Je vous fais un résumé un peu simpliste de ce livre qui peut vous faire croire que le chemin a été idyllique, ce qui n’est pas le cas. Un seul exemple : dans les sociétés qui étaient récemment encore des chasseurs-cueilleurs (Bornéo, Inuits, Indiens d’Amazonie), la violence inter-tribale (tueries sauvages des femmes et des enfants) pouvait aller crescendo pendant de longues périodes jusqu’au moment où elle s’arrêtait brusquement du fait de cette horreur même : le prix à payer (attaque, rétorsion) devenait trop élevé pour tous. On peut faire une analogie jusqu’à un certain point avec l’arme nucléaire dans notre monde moderne : un arsenal, même non utilisé, devient dissuasif pour toutes les parties : la paix devient alors probable, sans être pourtant certaine.

Pourquoi sommes-nous si sceptiques devant ce progrès lent mais remarquable ? Les chercheurs parlent d’un « biais cognitif » qui nous a servi depuis des milliers d’années pour survivre :  dans une perspective évolutionniste, nous sommes en effet plus sensibles aux dangers qu’aux événements positifs (la paix par exemple) afin de rester en alerte et de mieux nous défendre.
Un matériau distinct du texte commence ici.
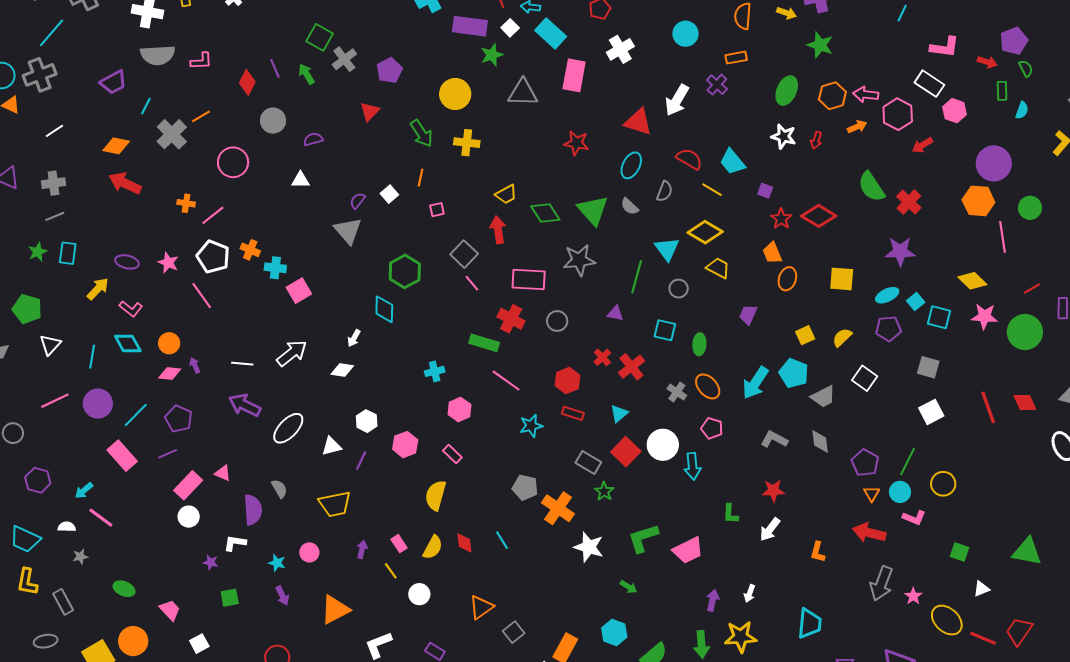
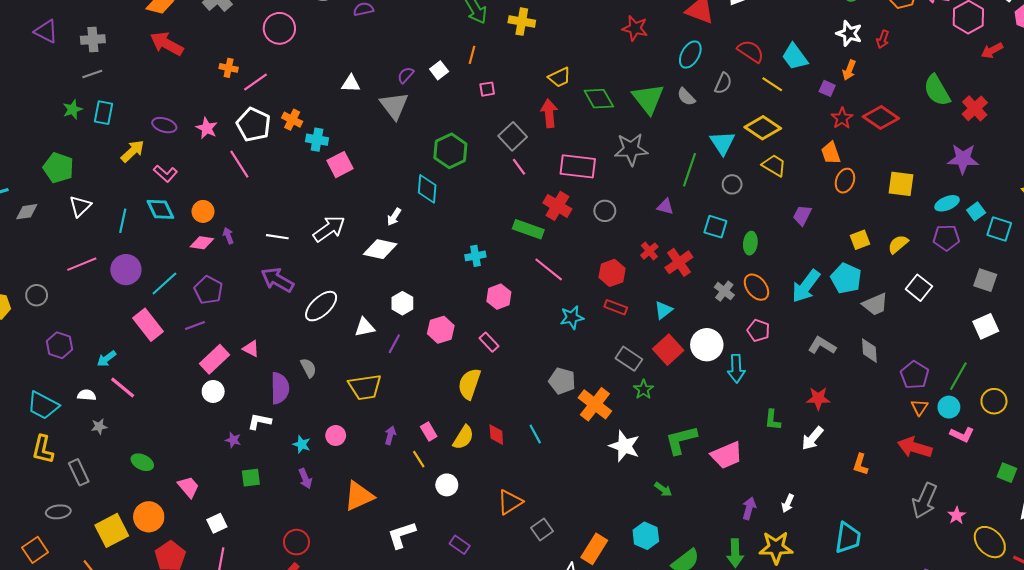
orange arrow: (857, 127) -> (849, 70), moved, turned 132
white triangle: (300, 180) -> (351, 84), moved
white diamond: (342, 370) -> (380, 249), size x1.4

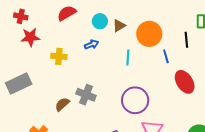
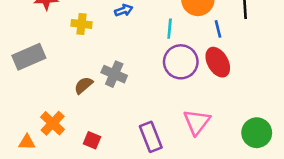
red ellipse: (185, 82) -> (218, 62), moved
purple circle: (135, 100) -> (181, 62), moved

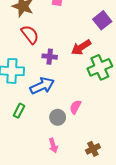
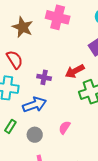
red semicircle: (30, 34) -> (15, 60), moved
gray circle: (58, 117) -> (35, 135), moved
Ce biais cognitif est instrumentalisé par les media modernes, qui lui donnent une immense résonance.

Une des grandes leçons de ce livre est encourageante : contrairement à une idée reçue, les peuples apprennent de leurs erreurs/horreurs mais cela prend du temps, parfois beaucoup de temps, car il faut plusieurs fois se tromper avant de comprendre, intégrer et transmettre (pensez à l’exemple de la tragédie de la Shoah et de son impact sur vos parents, sur vous puis sur vos enfants).

Restons lucides : l’indicateur de violence en déclin dont parle Pinker concerne d’abord les violences physiques, qui sont mesurables. Il ne tient pas encore compte des violences « morales », qu’elles soient affectives, sensibles ou psychologiques (exemples : inégalités marquées, pressions migratoires, exploitation de certains par d’autres, « violence ordinaire » faites aux enfants, stigmatisation de certaines minorités, etc.). Cependant les facteurs ayant fait baisser spectaculairement les violences physiques sont à l’évidence les mêmes qui sont et seront  à l’oeuvre pour réduire les violences « morales ». Ce qui est très encourageant, à condition que nous nous y mettions tous et que nous n’attendions pas que cela se fasse tout seul.

Je peux donc utiliser ce mot qui m’est cher ; il y a bien une « croissance » collective de l’humanité dont les effets et les causes sont en train d’être validés scientifiquement. Bien sûr, rien n’est acquis car nous avons à accepter que toute avancée humaine et toute solution entraînent de nouveaux problèmes. Cela semble une loi de la vie. Ne nous endormons pas !

Pour terminer, je vous livre une légende amérindienne qui n’est pas celle du colibri. Cette fois-ci, il s’agit d’un mythe fondateur qui m’a toujours parlé : « Au début, Dieu a créé le monde et le contemple. Alors il se dit dans son for intérieur que ce monde est parfait. Et puis non, finalement, il sent qu’il manque quelque chose. Dieu décide alors de rajouter quelques imperfections : il peut enfin faire cadeau à l’humanité de ce monde imparfait parfait ».

 

***

Chers lecteurs et lectrices, vous êtes cordialement invités à partager vos réactions et vos questions dans la rubrique « Commentaires » qui suit cette chronique.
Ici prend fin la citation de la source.